I’m not sure why but I always thought LFE was a hobby project for Robert (I mean he already created Erlang!) but after revisiting the site after its redesign it seems people are using it in production:
LFE boasts seamless interoperability with Erlang and the BEAM ecosystem of libraries. It not only has been used in stable production applications since 2015, it has also been employed by start-ups as their differentiating tech. LFE is flexible enough to be everything from your go-to scripting solution to your preferred syntax for massively scalable, soft-real time services.
I think erlang2 was his hobby project, lol. LFE is fully fledged though.
I think erlang2 was his, maybe one of the others, it had some aspects of elixir like multiple modules in a file and all, but was definitely a little hobby thing that wasn’t finished.
Definitely for libraries because that would be useful for a wider range of people.
I’ve also grown to adore Erlang’s syntax for its conciseness and consistency despite all its quirks.
Erlang is not the best choice for web given there’s Phoenix of course, however if Whatsapp delivers with static types I can definitely see myself writing core logic in Erlang and using Phoenix purely as a web interface.
You can’t get around the fact that lisp’s, and hence LFE’s, syntax is fantastic in its simplicity and consistency. It makes things so much easier, And its macros.
No, I was never really into erlang2, that was mainly Joe. There is another Erlang2 on its way but that is the Whatsapp group working on a newer statically typed erlang.

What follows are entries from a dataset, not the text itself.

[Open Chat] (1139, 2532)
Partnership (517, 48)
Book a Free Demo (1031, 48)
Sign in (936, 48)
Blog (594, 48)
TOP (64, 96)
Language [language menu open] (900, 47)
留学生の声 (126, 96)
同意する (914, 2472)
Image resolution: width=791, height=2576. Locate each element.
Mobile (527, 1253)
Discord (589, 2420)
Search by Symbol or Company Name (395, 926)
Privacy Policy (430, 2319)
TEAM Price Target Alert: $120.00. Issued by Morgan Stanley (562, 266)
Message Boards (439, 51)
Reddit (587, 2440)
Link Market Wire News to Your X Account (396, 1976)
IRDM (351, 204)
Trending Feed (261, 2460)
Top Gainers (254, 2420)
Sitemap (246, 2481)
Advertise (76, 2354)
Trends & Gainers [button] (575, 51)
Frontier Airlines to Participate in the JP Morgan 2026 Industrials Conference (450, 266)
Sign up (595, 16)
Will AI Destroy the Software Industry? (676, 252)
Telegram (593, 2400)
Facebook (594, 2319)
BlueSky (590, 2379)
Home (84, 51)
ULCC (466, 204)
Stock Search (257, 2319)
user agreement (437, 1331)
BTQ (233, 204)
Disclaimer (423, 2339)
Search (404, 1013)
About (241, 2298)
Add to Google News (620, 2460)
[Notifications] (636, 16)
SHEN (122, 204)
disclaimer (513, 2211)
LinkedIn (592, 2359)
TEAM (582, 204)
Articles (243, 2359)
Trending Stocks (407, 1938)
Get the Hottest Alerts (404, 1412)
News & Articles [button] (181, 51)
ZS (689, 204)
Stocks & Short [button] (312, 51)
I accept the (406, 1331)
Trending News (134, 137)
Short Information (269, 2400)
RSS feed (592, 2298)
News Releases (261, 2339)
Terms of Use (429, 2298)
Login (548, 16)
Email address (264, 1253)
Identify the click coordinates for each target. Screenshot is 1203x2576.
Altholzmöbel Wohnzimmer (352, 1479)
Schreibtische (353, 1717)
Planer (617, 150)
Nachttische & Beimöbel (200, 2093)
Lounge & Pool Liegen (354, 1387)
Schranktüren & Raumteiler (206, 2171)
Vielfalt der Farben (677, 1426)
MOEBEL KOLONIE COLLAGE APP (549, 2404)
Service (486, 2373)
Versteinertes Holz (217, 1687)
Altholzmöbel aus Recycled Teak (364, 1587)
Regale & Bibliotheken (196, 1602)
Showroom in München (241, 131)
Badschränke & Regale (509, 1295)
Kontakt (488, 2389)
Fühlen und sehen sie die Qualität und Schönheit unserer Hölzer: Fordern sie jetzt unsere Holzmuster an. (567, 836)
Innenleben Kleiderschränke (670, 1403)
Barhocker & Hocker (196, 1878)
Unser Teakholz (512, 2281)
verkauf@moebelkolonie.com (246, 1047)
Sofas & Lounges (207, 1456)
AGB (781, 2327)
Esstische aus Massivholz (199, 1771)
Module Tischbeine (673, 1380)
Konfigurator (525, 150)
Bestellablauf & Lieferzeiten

I didn’t try to define a function in that way because I KNOW that you can’t do it like that. I was just trying to show that there is set of syntactic “weirdness” which make no sense if you don’t know why. Doing it like that also makes sense if/when you view do ... end as a block, which it is sort of, and you want to write the block start and end at the same indentation.
Are you referencing the macro’s? Not last I heard. Erlang’s are ‘technically’ more powerful, just significantly significantly more difficult to use in comparison.